Work instruction. Gather all lines in the data that hold the string "Saigontradecoin".

[Saved data entries]
━━━━━━━━━━━━━━━━
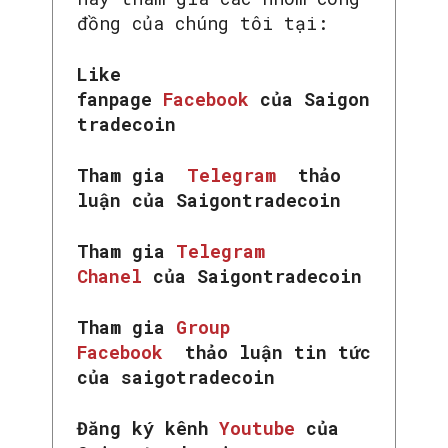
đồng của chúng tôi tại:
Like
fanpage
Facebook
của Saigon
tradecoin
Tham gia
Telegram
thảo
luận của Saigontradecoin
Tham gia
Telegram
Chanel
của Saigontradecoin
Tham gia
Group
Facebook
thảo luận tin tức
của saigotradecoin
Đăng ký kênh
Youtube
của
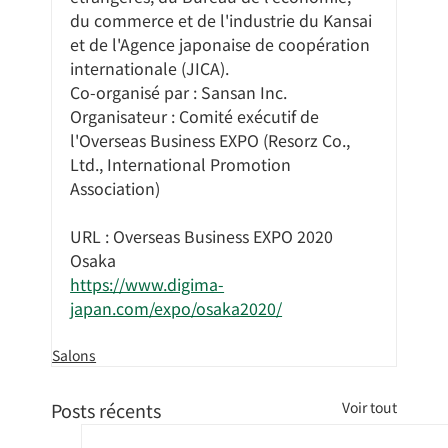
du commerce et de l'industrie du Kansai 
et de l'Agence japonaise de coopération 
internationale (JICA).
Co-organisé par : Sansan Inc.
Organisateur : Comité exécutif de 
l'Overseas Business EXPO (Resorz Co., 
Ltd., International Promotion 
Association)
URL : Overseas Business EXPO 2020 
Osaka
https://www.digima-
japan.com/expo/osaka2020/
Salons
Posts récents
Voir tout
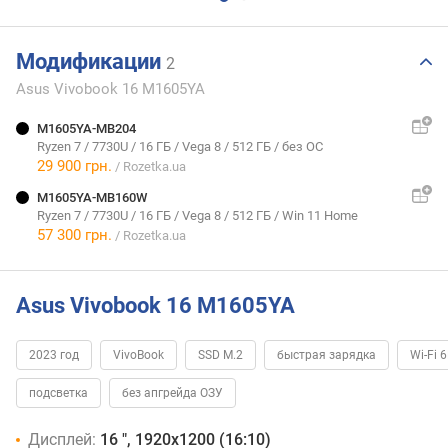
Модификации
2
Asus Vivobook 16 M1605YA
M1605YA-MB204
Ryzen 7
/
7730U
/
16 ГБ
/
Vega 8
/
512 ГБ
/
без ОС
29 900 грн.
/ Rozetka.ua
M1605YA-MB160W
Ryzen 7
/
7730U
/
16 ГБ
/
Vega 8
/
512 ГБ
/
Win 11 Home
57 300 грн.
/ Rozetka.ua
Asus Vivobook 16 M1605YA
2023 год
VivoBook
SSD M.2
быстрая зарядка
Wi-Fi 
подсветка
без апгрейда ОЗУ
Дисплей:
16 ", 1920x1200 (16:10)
━━━━━━━━━━━━━━━━
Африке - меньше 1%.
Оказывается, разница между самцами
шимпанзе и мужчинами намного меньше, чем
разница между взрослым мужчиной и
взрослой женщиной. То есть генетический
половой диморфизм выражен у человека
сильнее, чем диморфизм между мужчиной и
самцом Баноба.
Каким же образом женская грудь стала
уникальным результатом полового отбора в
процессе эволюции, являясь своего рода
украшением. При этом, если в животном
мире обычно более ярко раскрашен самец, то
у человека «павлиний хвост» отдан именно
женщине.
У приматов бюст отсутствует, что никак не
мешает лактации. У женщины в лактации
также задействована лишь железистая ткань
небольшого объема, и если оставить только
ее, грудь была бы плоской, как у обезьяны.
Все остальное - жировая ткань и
━━━━━━━━━━━━━━━━
Output below.
luận của Saigontradecoin
của Saigontradecoin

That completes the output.